3 good (technical) reasons to why you need an IP fast path
By Tomas Hedqvist
By Tomas Hedqvist
Why have Nokia, ARM, Cavium, Marvell and others invested in Open Fast Path (OFP), an open source project aiming to provide an accelerated IP stack implemented in Linux user space?
Major hardware and network equipment vendors engaging in open source projects is hardly a new phenomenon, but why is there a need for a separate IP stack?
First of all there is a need for speed, obviously. Networked applications in areas such as mobile infrastructure (RAN backhaul, BBU, RNC, EPC nodes etc.), networking infrastructure (routers, virtual switches etc.), and network functions (edge caches, session border controllers, firewalls, web servers, load balancers etc.) all depend on a high performance data plane. Growing volumes of data, higher line rates, and an increased workload per packet introduced for example by IPSec, drives a need for solutions with higher throughput and less latency.
But technical challenges prevent Linux' kernel stack from forwarding and terminating IP traffic as efficiently as needed in the next generation of network applications. Here are three reasons (from a technical perspective) to why OFP is needed and what technical challenges it solves.
The Linux kernel stack, as a general purpose IP stack, is designed to handle all possible cases and protocols including the odd corner cases. This makes it very versatile, but also slows it down. For the control plane this is normally fine since it needs to be flexible and support a variety of protocols while throughput is generally of less concern. In the data plane all is about high throughput and low latency though.

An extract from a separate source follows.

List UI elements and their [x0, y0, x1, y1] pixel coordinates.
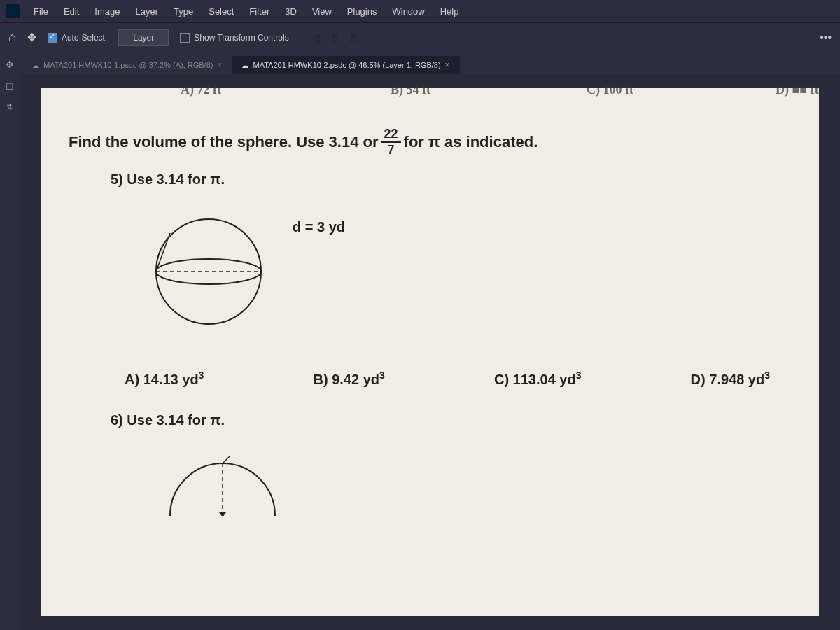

Support for protocols and use cases has been limited in OFP to allow stronger optimizations. It limits flexibility, but for a data plane terminating UDP traffic for example, you don't need all that flexibility. You just want to terminate as many UDP packets as quickly as possible. Whatever falls outside the scope of the fast path will be handled by the slow path, but this will typically be traffic less sensitive to latency and throughput performance.
OFP is implemented in user space. This is important as it avoids any latencies incurred by the kernel-/user-space barrier and by internal handling in the kernel. Any system calls done in the kernel stack will require a context switch, and frequent locks in the kernel stack will add to latency and reduced throughput. OFP uses ODP or DPDK to access IP packets directly from user space, and by bypassing the kernel, passing packets directly from the network hardware to the application, it is able to improve throughput and latency considerably.
Another characteristic of OFP is that it scales linearly over an increased number of cores, connections or endpoints. Already a 10Gb line rate equals a maximum of 14,88 Mpps (with IPv6), which corresponds to a total processing time of roughly 67 ns per packet. It is not difficult to see that it is impossible to process packets at line rate on a single core, or even a fair number of cores. Scaling packet processing in the kernel stack is not a trivial issue though, and while there are techniques with different pros and cons, they all have in common that they require very complex configurations, and sometimes also hardwired dependencies on hardware that limits portability.
So what makes Nokia, Marwell, Cavium, ARM, Linaro and Enea join forces in the OFP project? A specialized fast path that scales linearly solves many of the shortcomings in the kernel IP stack, and OFP addresses just that. It has proven to provide performance many times that of the slow path and is now a stable project used in high profile applications. For example, Nokia and Cavium demonstrated a 5G backhaul based on OFP at Linaro Connect last year. And Enea has provided an optimized, commercial version of OFP, "Enea Fast Path" to several customers integrating it in their solutions for 5G access and core networks.